An alternative implementation of numpy's nanquantile function. It's faster in many cases, especially for 2D and 3D arrays. Note that np.quantile is much faster than np.nanquantile, but it doesn't support NaN values. This package is intended to be used when NaN values are present in the data.
To install the package using pip:
pip install fastnanquantile
To install the package using conda:
conda install -c conda-forge fastnanquantile
The function was designed to be very similar to numpy's nanquantile function. Example:
import numpy as np
import fastnanquantile as fnq
sample_data = np.random.random((50, 100, 100))
start = time.time()
np_result = np.nanquantile(sample_data, q=0.6, axis=0)
print(f'Time for np.nanquantile: {time.time() - start}s')
# Printed: Time for np.nanquantile: 0.2658s
start = time.time()
fnq_result = fnq.nanquantile(sample_data, q=0.6, axis=0)
print(f'Time for fnq.nanquantile: {time.time() - start}s')

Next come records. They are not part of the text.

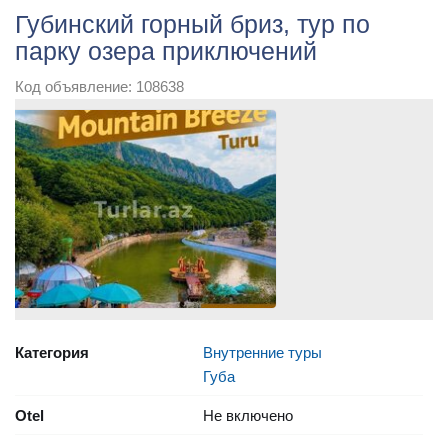
Губинский горный бриз, тур по
парку озера приключений
Код объявление: 108638
Категория
Внутренние туры
Губа
Otel
Не включено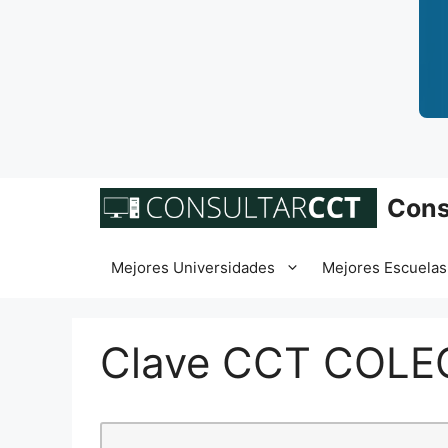
Saltar
Cons
al
contenido
Mejores Universidades
Mejores Escuelas
Clave CCT COLE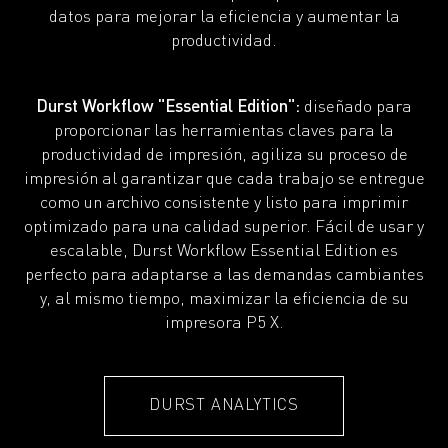
datos para mejorar la eficiencia y aumentar la
productividad.
Durst Workflow "Essential Edition":
diseñado para
proporcionar las herramientas claves para la
productividad de impresión, agiliza su proceso de
impresión al garantizar que cada trabajo se entregue
como un archivo consistente y listo para imprimir
optimizado para una calidad superior. Fácil de usar y
escalable, Durst Workflow Essential Edition es
perfecto para adaptarse a las demandas cambiantes
y, al mismo tiempo, maximizar la eficiencia de su
impresora P5 X.
DURST ANALYTICS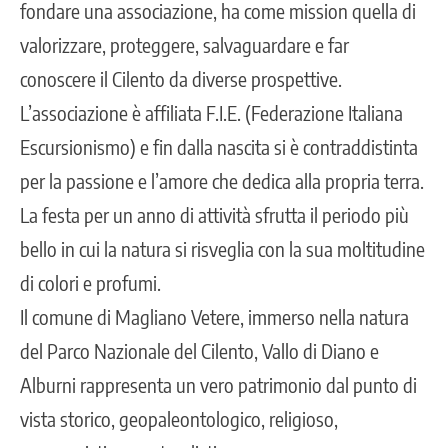
fondare una associazione, ha come mission quella di
valorizzare, proteggere, salvaguardare e far
conoscere il Cilento da diverse prospettive.
L’associazione è affiliata F.I.E. (Federazione Italiana
Escursionismo) e fin dalla nascita si è contraddistinta
per la passione e l’amore che dedica alla propria terra.
La festa per un anno di attività sfrutta il periodo più
bello in cui la natura si risveglia con la sua moltitudine
di colori e profumi.
Il comune di Magliano Vetere, immerso nella natura
del Parco Nazionale del Cilento, Vallo di Diano e
Alburni rappresenta un vero patrimonio dal punto di
vista storico, geopaleontologico, religioso,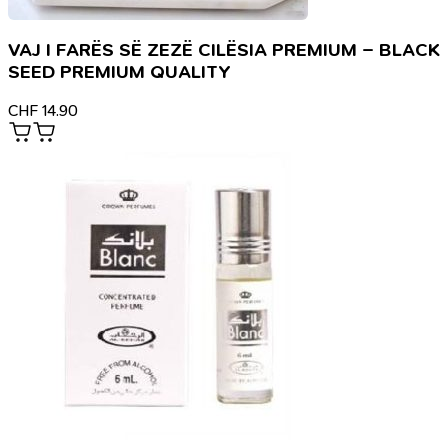
VAJ I FARËS SË ZEZË CILËSIA PREMIUM – BLACK
SEED PREMIUM QUALITY
CHF
14.90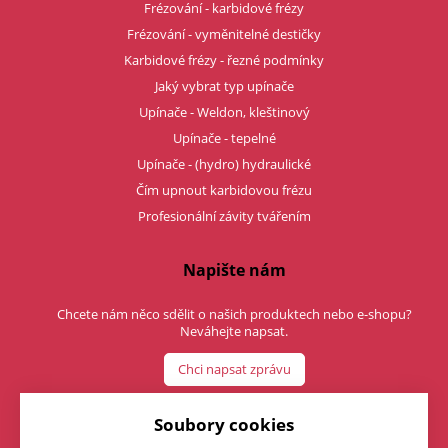
Frézování - karbidové frézy
Frézování - vyměnitelné destičky
Karbidové frézy - řezné podmínky
Jaký vybrat typ upínače
Upínače - Weldon, kleštinový
Upínače - tepelné
Upínače - (hydro) hydraulické
Čím upnout karbidovou frézu
Profesionální závity tvářením
Napište nám
Chcete nám něco sdělit o našich produktech nebo e-shopu?
Neváhejte napsat.
Chci napsat zprávu
Soubory cookies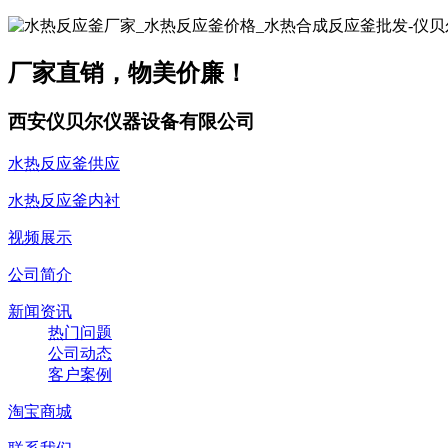
厂家直销，物美价廉！
西安仪贝尔仪器设备有限公司
水热反应釜供应
水热反应釜内衬
视频展示
公司简介
新闻资讯
热门问题
公司动态
客户案例
淘宝商城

# Printed: Time for fnq.nanquantile: 0.0099s
# Disclaimer: The time for the first call to fnq.nanquantile is slower than
# the following calls, due to the compilation time of the function.
Xarray is a powerful library for working with multidimensional arrays. It can be used to compute quantiles along a given dimension of a DataArray. Numpy's nanquantile function is used under the hood. To extend the use of fastnanquantile to xarray, a funtion is provided to compute quantiles for a DataArray, with a similiar behavior of xarray's quantile implementation. Example:
import numpy as np
import xarray as xr
from fastnanquantile import xrcompat
da = xr.DataArray(
np.random.rand(10, 1000, 1000),
coords={"time": np.arange(10), "x": np.arange(1000), "y": np.arange(1000)},
)
# Xarray quantile (time to run: ~25s)
result_xr = da.quantile(q=0.6, dim="time")
# fastnanquantile (time to run: <1s)
result_fnq = xrcompat.xr_apply_nanquantile(da, q=0.6, dim="time")
# Check if results are equal (If results are different, an error will be raised)
np.testing.assert_almost_equal(result_fnq.values, result_xr.values, decimal=4)
A case study using Xarray + Dask to create time composites from satelitte images can be found in this notebook: examples/example_xarray.ipynb.
Some benchmarks were made to compare the performance of fastnanquantile with numpy's nanquantile function. More information can be found in this notebook: examples/example.ipynb.
Benchmarks conclusions
The performance gains offered by the fastnanquantile implementation depends on the shape of the input array. Based on the benchmark results, we can conclude:
- 1D arrays: numpy is faster.
- 2D arrays: fastnanquantile is faster for arrays with axis with sizes noticeably different from each other (example: (50, 1000)).
- 3D arrays: fastnanquantile is generally faster, especially when the reduction axis is smaller than the other ones. For example, with shape=(50, 1000, 1000) and reduction axis=0, fastnanquantile is a lot faster than numpy.
- Finally, fastnanquantile can be a great alternative in many cases, especially for 2D and 3D arrays, with potential to greatly speedup quantiles computation.
This library was developed as part of my research work in the GCER lab, under supervision of Vitor Martins, at the Mississippi State University (MSU).
This research is funded by USDA NIFA (award #2023-67019-39169), supporting Lucas Ferreira and Vitor Martins at MSU.